New Scotland

Dispatch VII

 

A small park as we headed to the Canadian border out of Maine. (Photo by © Chip Walter)

We departed Machias, its revolutionary war history and blueberry pies, and continued following Highway 1 as it wound us toward Calais and the Canadian Border. The foliage was now in perfect bloom with red maples, golden birch, towering oaks berserk with color. Sometimes the trees clustered along still ponds and lakes, sometimes along the roiling Atlantic. Always the road wound left and right, up and down, like a wayward ribbon. We did this for a few hours until we rolled to the border crossing. With all of the work we had to do and apps we had to download; and all of the work finding a proper Canadian Test (something called a PCR test), I half expected to see a row of Royal Canadian Mountain Police with rifles ready to ensure we had all ducks in a row, or else. Yet only one car waited at the border. Ours. We had a nice chat with the female border guard, provided evidence of the COVID test, our passports and the special digital proof of vaccination (thankfully, Cyndy was all over this). Within five minutes we were driving through the town of St. Stephen into New Brunswick, one of Canada’s 10 provinces (and three territories).

We would eventually cover three of that nation’s provinces, but for now we were headed to the ferry that would take us to Digby, Nova Scotia, 50 miles across the Bay of Fundy and some of the most fickle water on earth.  In all the world, no tide shifts more on any given day than the waters of the Bay of Fundy, making it one of North America’s Seven Wonders along with Niagara Falls, the Rocky Mountains and Grand Canyon.
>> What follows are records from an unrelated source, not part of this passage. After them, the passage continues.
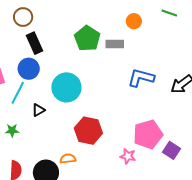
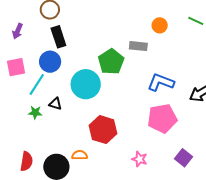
green pentagon: (87, 38) -> (111, 62), moved
black triangle: (38, 110) -> (55, 104), turned 40
green star: (12, 130) -> (35, 112), moved
pink pentagon: (148, 134) -> (162, 118), moved

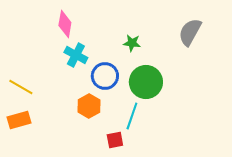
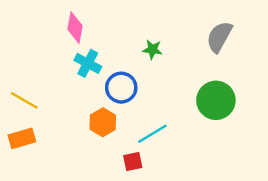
green circle: (146, 82) -> (216, 100), moved
cyan line: (132, 116) -> (152, 134), turned 40

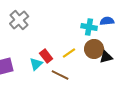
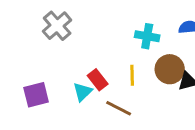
cyan cross: (89, 27) -> (147, 36), moved
yellow line: (69, 53) -> (132, 75), turned -56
When the tide is out, you could walk along the mucky bottom of St. John’s harbor, assuming you had a mind to, but not very long afterwards you’d have to kayak to cover the same ground. Water sloshes in as if a gate has opened, and rises one foot every ten minutes until it’s breached 50 feet, taller than a three-story building. All the commotion is thanks to the pull of the moon, air currents and the spinning Coriolus Effect of the earth itself which make the planet’s waters splash back and forth as though they are rocking in a giant bathtub. The Bay of Fundy’s deep waters and unique funnel shape, do the rest of the job.

A body the size of Mars collides with ancient earth to form the moon. (Photo sklad500.ru)

(Sidebar: The moon was formed roughly 4 billion years ago when a Mars-sized body struck the ancient earth. That’s the theory. Afterwards, it cooled and spun into a tight circle around it’s mother planet. These days the moon is 250,000 miles away, but in those early days it was a mere 11,000 miles distant. If anyone had been around to see a full moon, it would have been a sight to behold, filling the entire horizon. If the moon still tugs at earth’s oceans now, you can imagine what it did then.)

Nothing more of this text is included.